Raft separates the key elements of consensus, such as leader election, log replication, and safety, and it enforces a stronger degree of coherency to reduce the number of states that must be considered.
Unfortunately, Paxos is quite difficult to understand, in spite of numerous attempts to make it more approachable. Furthermore, its architecture requires complex changes to support practical systems. As a result, both system builders and students struggle with Paxos.
Our approach was unusual in that our primary goal was understandability.
In designing Raft we applied specific techniques to improve understandability, including decomposition (Raft separates leader election, log replication, and safety) and state space reduction (relative to Paxos, Raft reduces the degree of nondeterminism and the ways servers can be inconsistent with each other).

Replicated state machines

Consensus algorithms typically arise in the context of replicated state machines
Replicated state machines are used to solve a variety of fault tolerance problems in distributed systems. Single cluster leader, such as GFS, HDFS, and RAMCloud, typically use a separate replicated state machine to manage leader election and store configuration information that must survive leader crashes. Examples of replicated state machines include Chubby and ZooKeeper.
Each server stores a log containing a series of commands, which its state machine executes in order. Each log contains the same commands in the same order, so each state machine processes the same sequence of commands. Since the state machines are deterministic, each computes the same state and the same sequence of outputs.
The consensus module on a server receives commands from clients and adds them to its log. It communicates with the consensus modules on other servers to ensure that every log eventually contains the same requests in the same order, even if some servers fail.
Consensus algorithms for practical systems typically have the following properties: They ensure safety (never returning an incorrect result) under all non-Byzantine conditions, including network delays, partitions, and packet loss, duplication, and reordering. They are fully functional (available) as long as any majority of the servers are operational and can communicate with each other and with clients. They do not depend on timing to ensure the consistency of the logs: faulty clocks and extreme message delays can, at worst, cause availability problems.

What's wrong with Paxos?

We refer to this subset as single-decree Paxos. Paxos then combines multiple instances of this protocol to facilitate a series of decisions such as a log (multi-Paxos).
In an informal survey of attendees at NSDI 2012, we found few people who were comfortable with Paxos, even among seasoned researchers.
We hypothesize that Paxos’ opaqueness derives from its choice of the single-decree subset as its foundation.
We believe that the overall problem of reaching consensus on multiple decisions (i.e., a log instead of a single entry) can be decomposed in other ways that are more direct and obvious.
The second problem with Paxos is that it does not provide a good foundation for building practical implementations.
Furthermore, the Paxos architecture is a poor one for building practical systems; this is another consequence of the single-decree decomposition.
Another problem is that Paxos uses a symmetric peer-to-peer approach at its core (though it eventually suggests a weak form of leadership as a performance optimization). This makes sense in a simplified world where only one decision will be made, but few practical systems use this approach.

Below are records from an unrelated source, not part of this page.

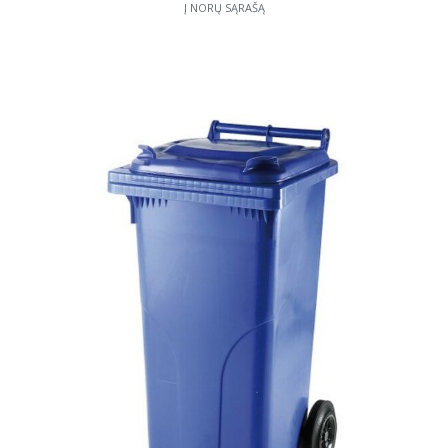
Į NORŲ SĄRAŠĄ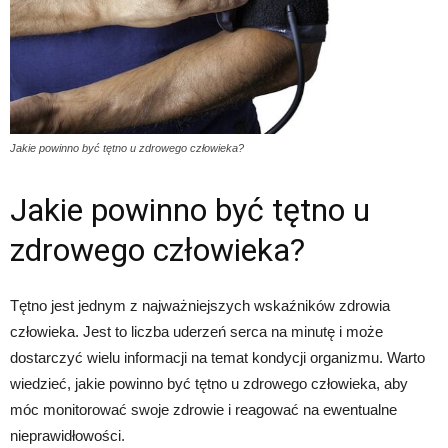
Jakie powinno być tętno u zdrowego człowieka?
Jakie powinno być tętno u
zdrowego człowieka?
Tętno jest jednym z najważniejszych wskaźników zdrowia
człowieka. Jest to liczba uderzeń serca na minutę i może
dostarczyć wielu informacji na temat kondycji organizmu. Warto
wiedzieć, jakie powinno być tętno u zdrowego człowieka, aby
móc monitorować swoje zdrowie i reagować na ewentualne
nieprawidłowości.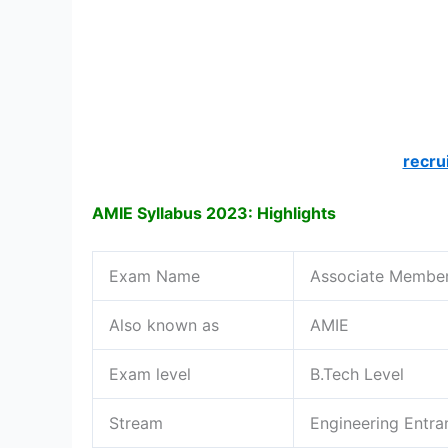
recru
AMIE Syllabus 2023: Highlights
Exam Name
Associate Member 
Also known as
AMIE
Exam level
B.Tech Level
Stream
Engineering Entr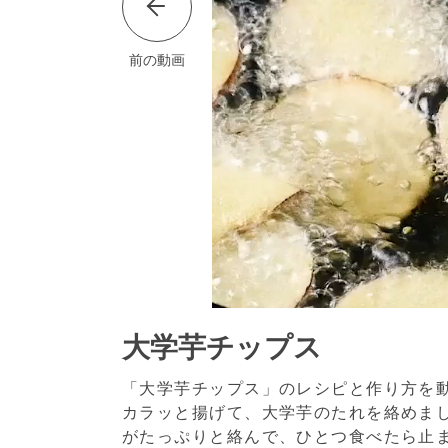
前の動画
大学芋チップス
「大学芋チップス」のレシピと作り方を
カラッと揚げて、大学芋のたれを絡めま
がたっぷりと絡んで、ひとつ食べたら止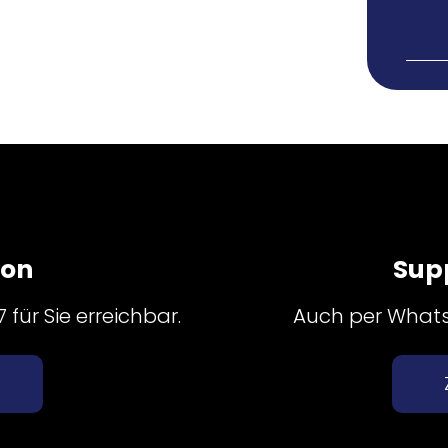
fon
Sup
für Sie erreichbar.
Auch per Whatsa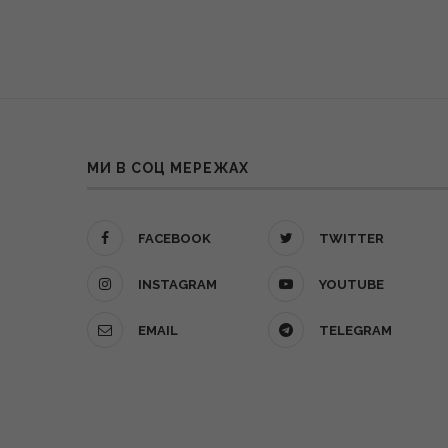
МИ В СОЦ МЕРЕЖАХ
FACEBOOK
TWITTER
INSTAGRAM
YOUTUBE
EMAIL
TELEGRAM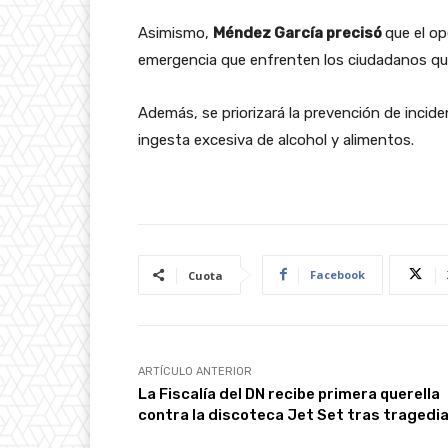
Asimismo,
Méndez García precisó
que el o
emergencia que enfrenten los ciudadanos que vi
Además, se priorizará la prevención de incid
ingesta excesiva de alcohol y alimentos.
Facebook
Cuota
ARTÍCULO ANTERIOR
La Fiscalía del DN recibe primera querella
contra la discoteca Jet Set tras tragedi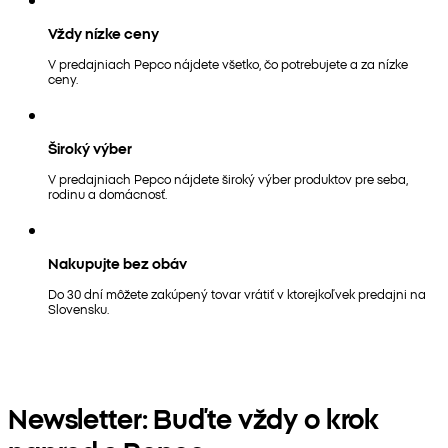
Vždy nízke ceny
V predajniach Pepco nájdete všetko, čo potrebujete a za nízke
ceny.
Široký výber
V predajniach Pepco nájdete široký výber produktov pre seba,
rodinu a domácnosť.
Nakupujte bez obáv
Do 30 dní môžete zakúpený tovar vrátiť v ktorejkoľvek predajni na
Slovensku.
Newsletter: Buďte vždy o krok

Designing for understandability

It must be possible to develop intuitions about the algorithm, so that system builders can make the extensions that are inevitable in real-world implementations.
The first technique is the well-known approach of problem decomposition.
In Raft we separated leader election, log replication, safety, and membership changes.
Our second approach was to simplify the state space by reducing the number of states to consider, making the system more coherent and eliminating nondeterminism where possible. Specifically, logs are not allowed to have holes, and Raft limits the ways in which logs can become inconsistent with each other.
In particular, randomized approaches introduce nondeterminism, but they tend to reduce the state space by handling all possible choices in a similar fashion (“choose any; it doesn’t matter”). We used randomization to simplify the Raft leader election algorithm.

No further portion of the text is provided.